____ Records shown
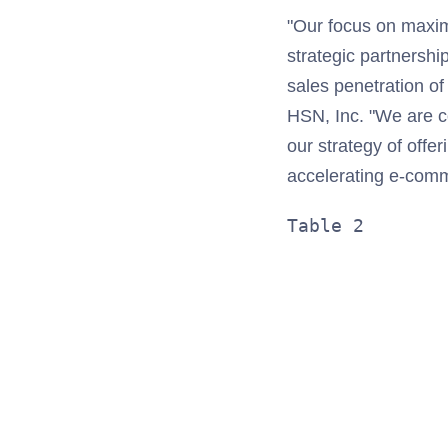
"Our focus on maxim
strategic partnershi
sales penetration 
HSN, Inc. "We are c
our strategy of off
accelerating e-comm
Table 2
________
--- Task prompt ---
Return the full set of lines above word for word and with no pictures.

--- Task solution ---
"Our focus on maxim
strategic partnershi
sales penetration 
HSN, Inc. "We are c
our strategy of off
accelerating e-comm
Table 2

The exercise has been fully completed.